Wraps Locale::Simple scraper to generate tags for core files and a given site. Takes a single parameter, the domain to generate a po file for.
$ xbin/site_scraper.sh dontbubbleus > dontbubbleus.po
$ file dontbubbleus.po
dontbubbleus.po: GNU gettext message catalogue, ASCII text, with very long lines
When duckpan publisher
is invoked, an instance of App::DuckPAN::WebPublisher
is created (via App::DuckPAN::Cmd::Publisher
) to serve each of the sites present in the current Publisher repository.
This is a pre-defined list of sites which would need to be expanded to accommodate new web properties.
At the top of sites like whatisdnt.com, there is a language selection drop-down composed of links to /?kad=$locale
, e.g.:
<li><a href="/?kad=ar_EG">
العربية - مصر
</a></li>
These are generated in the header.tx
file for each site for each locale with > 95% translation coverage.
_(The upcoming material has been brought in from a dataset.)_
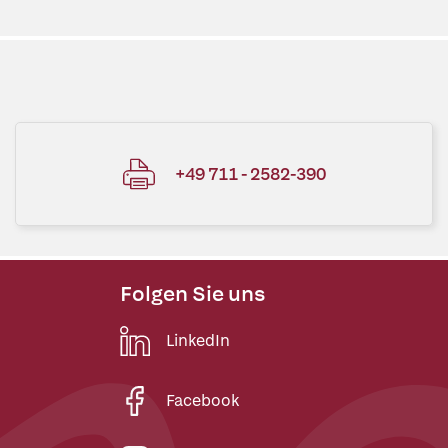
+49 711 - 2582-390
Folgen Sie uns
LinkedIn
Facebook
This is ascertained by querying an instance of DDGC::Locale::$site
, in this case DDGC::Locale::DuckduckgoWhatisdnt
.
The Locale module is configure inside the site's config module, like in DDG::Publisher::Site::Whatisdnt
:
sub locale_package { 'DDGC::Locale::DuckduckgoWhatisdnt' }
sub locale_dist { 'DDGC-Locale-DuckduckgoWhatisdnt' }
sub locale_domain { 'duckduckgo-whatisdnt' }
These are added to the instance in DDG::Publisher::SiteRole
.
So, what happens when a link to a new locale is clicked?
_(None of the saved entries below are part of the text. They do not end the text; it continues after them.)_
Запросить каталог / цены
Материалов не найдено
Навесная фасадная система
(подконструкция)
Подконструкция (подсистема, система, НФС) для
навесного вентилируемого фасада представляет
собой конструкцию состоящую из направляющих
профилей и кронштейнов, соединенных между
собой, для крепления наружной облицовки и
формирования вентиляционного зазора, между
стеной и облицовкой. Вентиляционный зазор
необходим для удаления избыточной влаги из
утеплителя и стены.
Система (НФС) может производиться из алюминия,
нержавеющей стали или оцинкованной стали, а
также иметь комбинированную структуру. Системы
Requests are fulfilled by App::DuckPAN::WebPublisher::request, first we set the default locale:
my $locale = defined $ENV{DDG_LOCALE} ? $ENV{DDG_LOCALE} : 'en_US';
Then the port the request came in on is used to decide which site to serve, from a pre-populated hashref:
my $site = $self->ports->{$request->port}->{site};
my $url = $self->ports->{$request->port}->{url};
Locale (current_language
) is set if the kad
parameter is set:
$self->current_language($request->param('kad')) if $request->param('kad');
Normalise the url : request '/index' for '/' and strip any trailing slash:
my $uri = $request->path_info eq '/' ? '/index' : $request->path_info;
$uri =~ s/\/$//;
In DDG::Publisher::SiteRole
, the fullpath_files
call merges fullpath_files
for all dirs with DirRole
.
Dirs with DirRole
are made up of instances of DDG::Publisher::File
. This module takes care of rendering / retrieving file content.
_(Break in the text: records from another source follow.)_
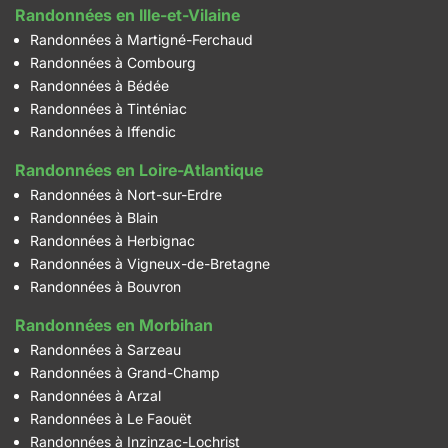
Randonnées en Ille-et-Vilaine
Randonnées à Martigné-Ferchaud
Randonnées à Combourg
Randonnées à Bédée
Randonnées à Tinténiac
Randonnées à Iffendic
Randonnées en Loire-Atlantique
Randonnées à Nort-sur-Erdre
Randonnées à Blain
Randonnées à Herbignac
Randonnées à Vigneux-de-Bretagne
Randonnées à Bouvron
Randonnées en Morbihan
Randonnées à Sarzeau
Randonnées à Grand-Champ
Randonnées à Arzal
Randonnées à Le Faouët
Randonnées à Inzinzac-Lochrist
So, for the requested language we build a complete URI to the file and request it from fullpath_files
in SiteRole
, setting the response to its content if it exists.
Failing that, a new request is generated for the requested resource (image, css etc?) and the response is set to that if successful.
my $file = $uri.'/'.$self->current_language.'.html';
if (defined $site->fullpath_files->{$file}) {
print 'Request '.$request->path_info.' uses '.$file.' from DDG::Publisher...'."\n";
$body = $site->fullpath_files->{$file}->uncached_content;
$response->code("200");
$response->content_type('text/html');
} else {
my $res = $self->app->http->request(HTTP::Request->new(GET => $url.$request->request_uri));
if ($res->is_success) {
$body = $res->decoded_content;
$response->code($res->code);
$response->content_type($res->content_type);
} else {
$body = "GET ".$url.$request->request_uri.": ".$res->status_line;
warn $body, "\n";
}
}
This response is then returned.
There are a few components which come together to locate and generate a file for publishing. The basic hierarchy is (publisherfiles.asciio):
.----------------------.
| DDG::Publisher::File |
'----------------------'
^
|
Has Many
|
.--DDG::Publisher Roles--|--------.
| | |
| .----------. .----------. |
| | SiteRole | | DirRole |<------.
| '----------' '----------' | |
| ^ | Is A
'--------|------------------------' |
| |
Is A .-----------------------------------.
| | DDG::Publisher::Site::$SITE::Root |
| '-----------------------------------'
| ^
| |
.-----------------------------. Has A
| DDG::Publisher::Site::$SITE |-------------'
'-----------------------------'